Current state: Under Discussion
Please keep the discussion on the mailing list rather than commenting on the wiki (wiki discussions get unwieldy fast).
Operators of Apache Kafka clusters have literally no information about the clients connected to their clusters. Having basic information about the connected clients such as their name and their version could tremendously help them to 1) troubleshoot misbehaving clients; or 2) understand the impact of a broker upgrade to their clients and reach them out to inform them proactively.
ApiVersionsRequest is bumped to version 3 with two new fields.
ApiVersionsResponse is bumped to version 3 but does not have any changes in the schema.
We will add few metrics in the broker to surface information about the connected clients.
|Metric||Type||Description||Can be plotted?|
|kafka.server:type=ClientMetrics,name=ConnectedClients||Gauge<Integer>||The total number of client connected.||Yes|
|kafka.server:type=ClientMetrics,name=ConnectedClients,clientname=([-.\w]+),clientversion=([-.\w]+)||Gauge<Integer>||The number of client connected, broken down by clientname and clientversion. It gives an overview of the clients.|
The metric will be removed when it goes back to zero - when the all the clients with a given name and version are disconnected.

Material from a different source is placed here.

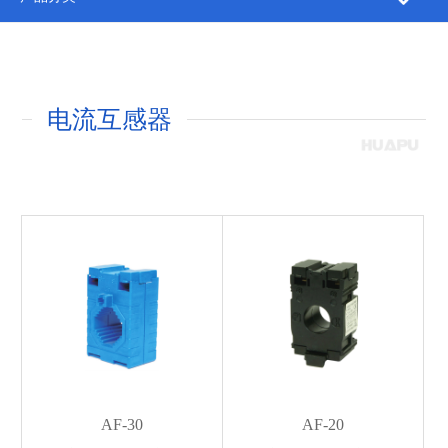
电流互感器
AF-30
AF-20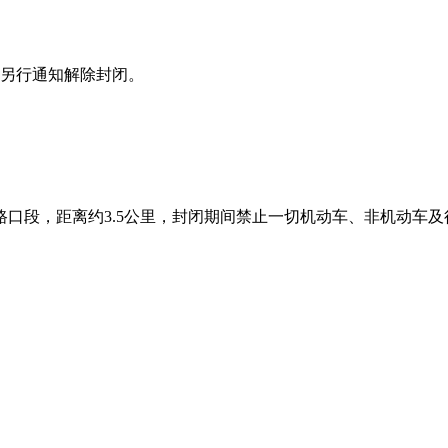
后，另行通知解除封闭。
口段，距离约3.5公里，封闭期间禁止一切机动车、非机动车及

The clients connected to the broker where each Map represents a connection with the following metadata:
|No - Operator can get the active connections via JMX by using a tool such as jmxterm|
While the Request Log is not a public interface, it is worth mentioning that we will enrich it with the Client Name and the Client Version.

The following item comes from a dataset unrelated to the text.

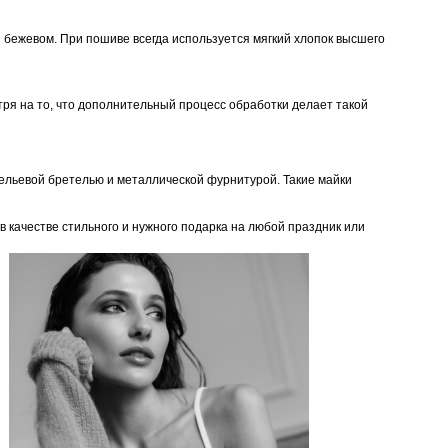
 и бежевом. При пошиве всегда используется мягкий хлопок высшего
тря на то, что дополнительный процесс обработки делает такой
бельевой бретелью и металлической фурнитурой. Такие майки
 качестве стильного и нужного подарка на любой праздник или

The idea is to re-use the existing ApiVersions Request to provide the name and the version of the client to the broker.
The client is responsible to provide its name and its version. For the Java client, we will rely on the metadata defined in the `kafka/kafka-version.properties` property file which is shipped in the jar.
In the broker, the name and the version of the client will be attached to the connection alongside already existing metadata such as the principal. This makes them reusable to later purposes (e.g. extending existing metrics).
Metrics will be added and the request log will be extended to make the metadata available to the operators.
Compatibility, Deprecation, and Migration Plan
What impact (if any) will there be on existing users?
Existing users extracting and parsing the Request Log may have to update their parsing logic to accommodate the new fields.
Put clientName and clientVersion in the RequestHeader
clientName and clientVersion could be sent in every request alongside to the clientId in the header. While this would be fairly simple to implement once KIP-482 is implemented, it would make adding more metadata in the future hard and would wast few bytes in every request for something which does not change within a session.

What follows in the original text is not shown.